-- Information provided follows --

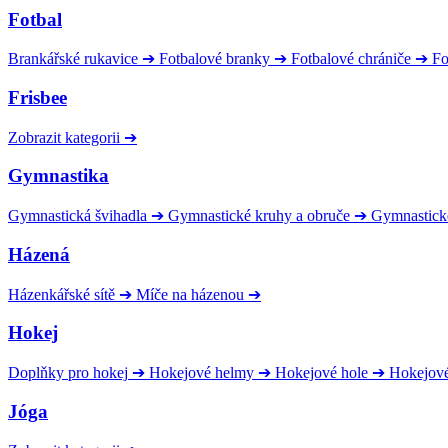
Fotbal
Brankářské rukavice
➔
Fotbalové branky
➔
Fotbalové chrániče
➔
Fo
Frisbee
Zobrazit kategorii
➔
Gymnastika
Gymnastická švihadla
➔
Gymnastické kruhy a obruče
➔
Gymnastick
Házená
Házenkářské sítě
➔
Míče na házenou
➔
Hokej
Doplňky pro hokej
➔
Hokejové helmy
➔
Hokejové hole
➔
Hokejov
Jóga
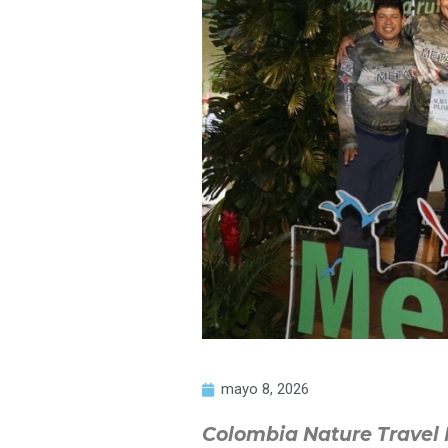
mayo 8, 2026
Colombia Nature Travel 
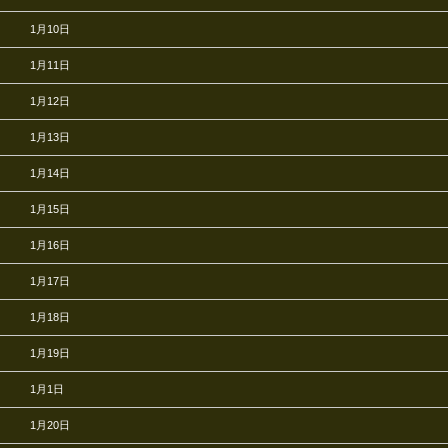
1月10日
1月11日
1月12日
1月13日
1月14日
1月15日
1月16日
1月17日
1月18日
1月19日
1月1日
1月20日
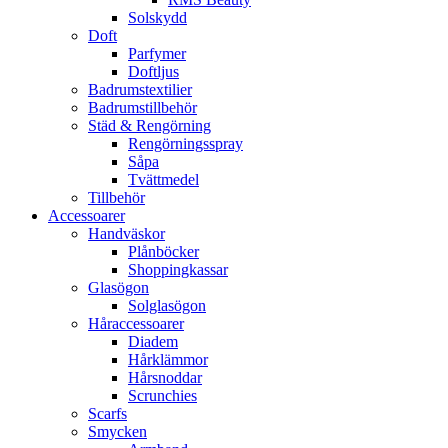
Solskydd
Doft
Parfymer
Doftljus
Badrumstextilier
Badrumstillbehör
Städ & Rengörning
Rengörningsspray
Såpa
Tvättmedel
Tillbehör
Accessoarer
Handväskor
Plånböcker
Shoppingkassar
Glasögon
Solglasögon
Håraccessoarer
Diadem
Hårklämmor
Hårsnoddar
Scrunchies
Scarfs
Smycken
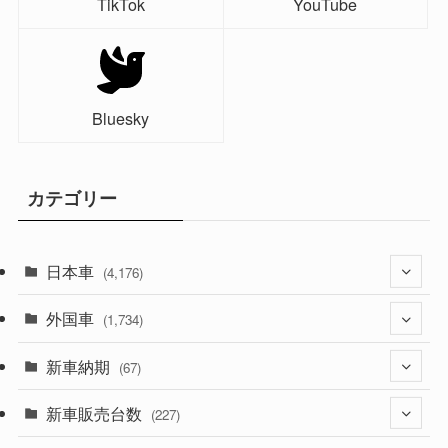
TikTok
YouTube
Bluesky
カテゴリー
日本車
(4,176)
外国車
(1,322)
(1,734)
(330)
新車納期
(274)
(67)
(526)
(188)
新車販売台数
(28)
(227)
(600)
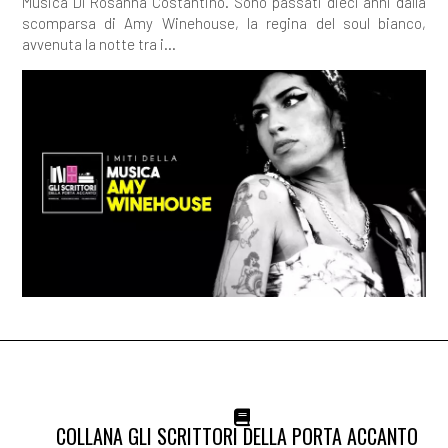
Musica Di Rosanna Costantino. Sono passati dieci anni dalla
scomparsa di Amy Winehouse, la regina del soul bianco,
avvenuta la notte tra i...
COLLANA GLI SCRITTORI DELLA PORTA ACCANTO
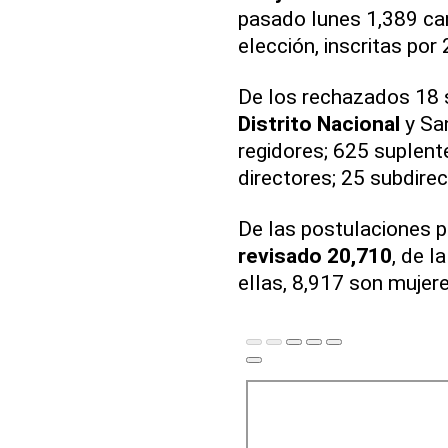
pasado lunes 1,389 can
elección, inscritas por
De los rechazados 18 s
Distrito Nacional
y Sa
regidores; 625 suplent
directores; 25 subdirec
De las postulaciones 
revisado 20,710
, de l
ellas, 8,917 son mujer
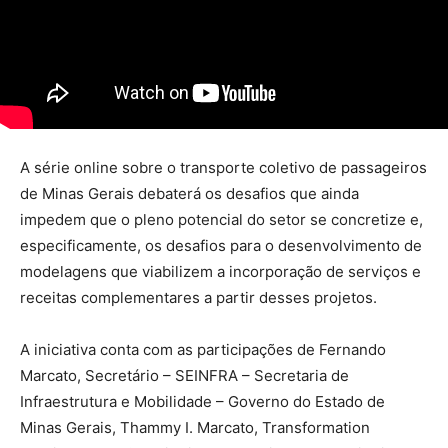
A série online sobre o transporte coletivo de passageiros
de Minas Gerais debaterá os desafios que ainda
impedem que o pleno potencial do setor se concretize e,
especificamente, os desafios para o desenvolvimento de
modelagens que viabilizem a incorporação de serviços e
receitas complementares a partir desses projetos.
A iniciativa conta com as participações de Fernando
Marcato, Secretário – SEINFRA – Secretaria de
Infraestrutura e Mobilidade – Governo do Estado de
Minas Gerais, Thammy I. Marcato, Transformation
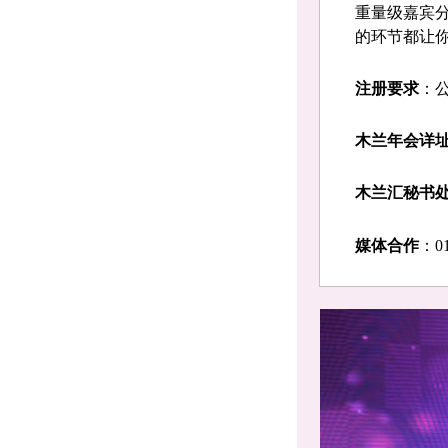
重量级嘉宾
的环节都让你
注册要求
：
木兰年会详
木兰汇秘书
媒体合作
：01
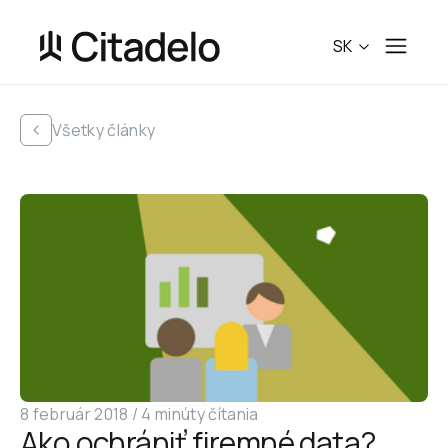
SK
Všetky články
8 február 2018
 /
4 minúty čítania
Ako ochrániť firemné data? 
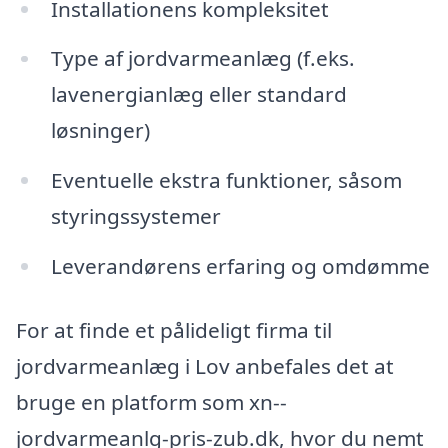
Installationens kompleksitet
Type af jordvarmeanlæg (f.eks.
lavenergianlæg eller standard
løsninger)
Eventuelle ekstra funktioner, såsom
styringssystemer
Leverandørens erfaring og omdømme
For at finde et pålideligt firma til
jordvarmeanlæg i Lov anbefales det at
bruge en platform som xn--
jordvarmeanlg-pris-zub.dk, hvor du nemt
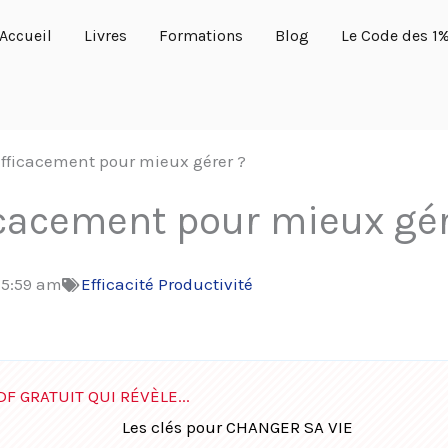
Accueil
Livres
Formations
Blog
Le Code des 1
ficacement pour mieux gérer ?
cacement pour mieux gér
:
5:59 am
Efficacité Productivité
DF GRATUIT QUI RÉVÈLE...
Les clés pour CHANGER SA VIE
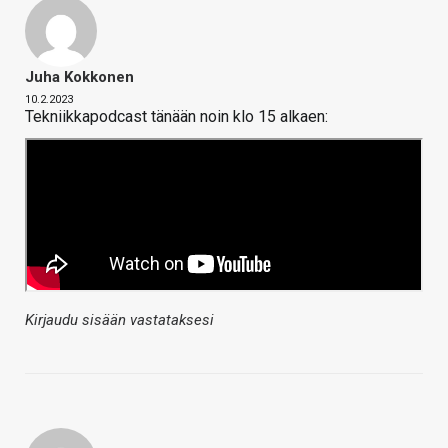
Juha Kokkonen
10.2.2023
Tekniikkapodcast tänään noin klo 15 alkaen:
Kirjaudu sisään vastataksesi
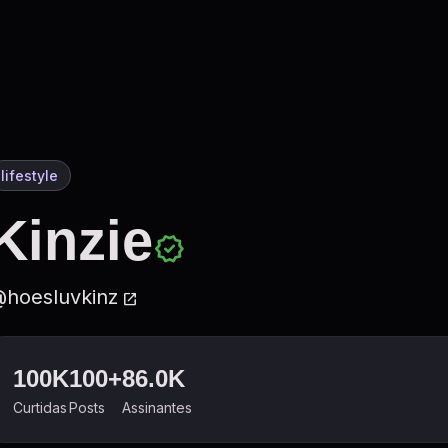
lifestyle
Kinzie
verified
hoesluvkinz
open_in_new
100K
100+
86.0K
Curtidas
Posts
Assinantes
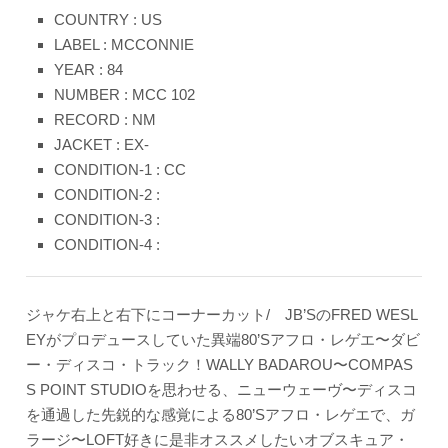
COUNTRY : US
LABEL : MCCONNIE
YEAR : 84
NUMBER : MCC 102
RECORD : NM
JACKET : EX-
CONDITION-1 : CC
CONDITION-2 :
CONDITION-3 :
CONDITION-4 :
ジャケ右上と右下にコーナーカット/ JB’SのFRED WESL
EYがプロデュースしていた異端80’Sアフロ・レゲエ〜ダビ
ー・ディスコ・トラック！WALLY BADAROU〜COMPAS
S POINT STUDIOを思わせる、ニューウェーヴ〜ディスコ
を通過した先鋭的な感覚による80’Sアフロ・レゲエで、ガ
ラージ〜LOFT好きに是非オススメしたいオブスキュア・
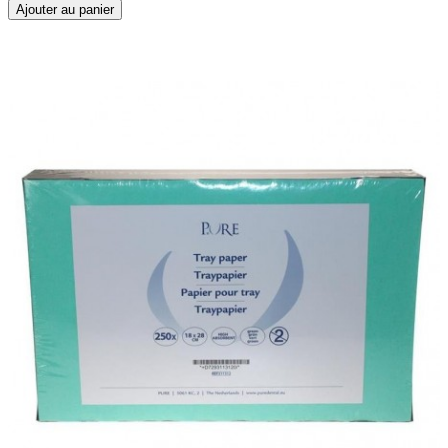
Ajouter au panier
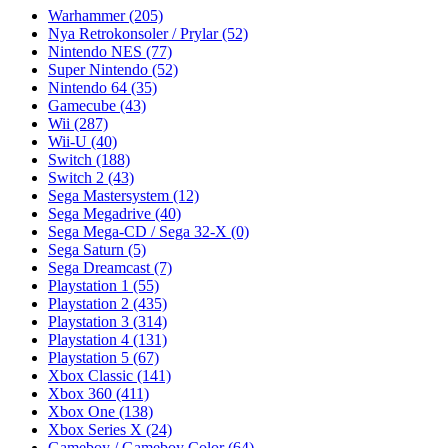
Warhammer
(205)
Nya Retrokonsoler / Prylar
(52)
Nintendo NES
(77)
Super Nintendo
(52)
Nintendo 64
(35)
Gamecube
(43)
Wii
(287)
Wii-U
(40)
Switch
(188)
Switch 2
(43)
Sega Mastersystem
(12)
Sega Megadrive
(40)
Sega Mega-CD / Sega 32-X
(0)
Sega Saturn
(5)
Sega Dreamcast
(7)
Playstation 1
(55)
Playstation 2
(435)
Playstation 3
(314)
Playstation 4
(131)
Playstation 5
(67)
Xbox Classic
(141)
Xbox 360
(411)
Xbox One
(138)
Xbox Series X
(24)
Gameboy / Gameboy Color
(64)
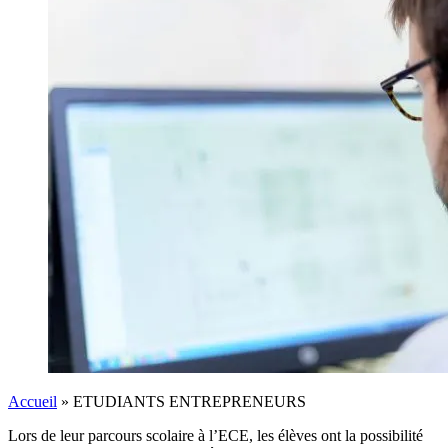
Accueil
»
ETUDIANTS ENTREPRENEURS
Lors de leur parcours scolaire à l’ECE, les élèves ont la possibilité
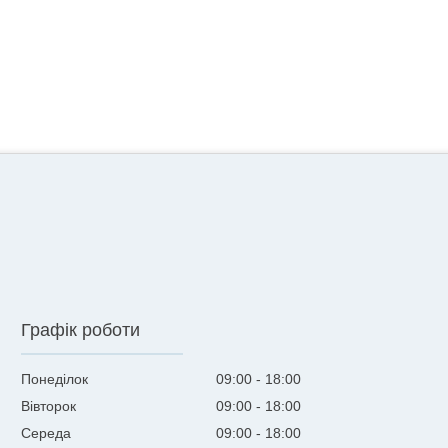
Графік роботи
Понеділок
09:00
18:00
Вівторок
09:00
18:00
Середа
09:00
18:00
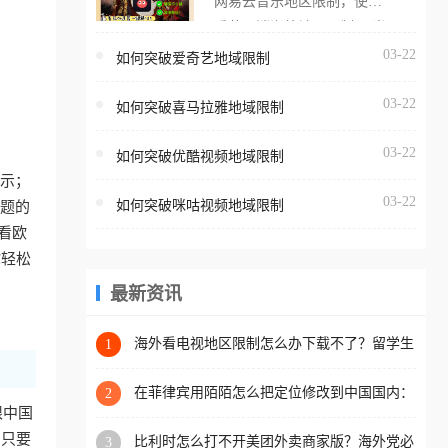
网易云音乐地区限制，使用
海外用户如香港、澳门、台
番茄取消海外地区限制。 当
湾、美国、加拿大、澳大利
在海外打开网易云音乐，却
03-22
如何突破爱奇艺地域限制
亚、欧洲等国家和地区时，
突然弹出“由于版权限制，您
腾讯视频也会像其他音乐平
03-22
所在的地区无法播放”的提示
如何突破喜马拉雅地域限制
台一样，出现地区及版权限
语。 海外用户如香港、澳
制问题，且仅能在中国大陆
03-22
如何突破优酷视频地域限制
门、台湾、美国、加拿大、
地区播放。 遇到这个问题的
提示；
澳大利亚、欧洲等国家和地
朋友们，使用番茄回国加速
03-22
如何突破咪咕视频地域限制
问题的
区时，网易云音乐也会像其
器，即可解决「海外用户收
看欧
他音乐平台一样，出现地区
听腾讯视频地区版权限制」
你轻松
及版权限制问题，且仅能在
的问题，无论人在香港、澳
中国大陆地区播放。 遇到这
最新资讯
门、台湾、美国、加拿大、
个问题的朋友们，使用番茄
澳大利亚、欧洲等国家和地
回国加速器，即可解决「海
海外看电视地区限制怎么办下载不了？留学生
1
区工作、留学、定居等，都
亲测的回国加速方案（附2026世界杯观赛技
外用户收听网易云音乐地区
可以使用，不再因地区和版
巧）
版权限制」的问题，无论人
在菲律宾用陌陌怎么把定位修改到中国国内：
2
权限制所困扰。
一场关于归属感与连接的探索
限中国
在香港、澳门、台湾、美
，只要
比利时怎么打不开美团外卖商家版？海外党必
3
国、加拿大、澳大利亚、欧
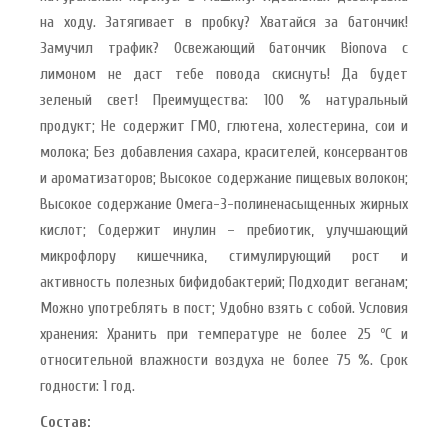
на ходу. Затягивает в пробку? Хватайся за батончик!
Замучил трафик? Освежающий батончик Bionova с
лимоном не даст тебе повода скиснуть! Да будет
зеленый свет! Преимущества: 100 % натуральный
продукт; Не содержит ГМО, глютена, холестерина, сои и
молока; Без добавления сахара, красителей, консервантов
и ароматизаторов; Высокое содержание пищевых волокон;
Высокое содержание Омега-3-полиненасыщенных жирных
кислот; Содержит инулин – пребиотик, улучшающий
микрофлору кишечника, стимулирующий рост и
активность полезных бифидобактерий; Подходит веганам;
Можно употреблять в пост; Удобно взять с собой. Условия
хранения: Хранить при температуре не более 25 ºС и
относительной влажности воздуха не более 75 %. Срок
годности: 1 год.
Состав:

-- Information provided concluded --

| What the task asks |
Pick out each line above that includes "Xbox" and show it.

| Answer to the exercise |
Xbox Classic
Xbox 360
Xbox One
Xbox Series X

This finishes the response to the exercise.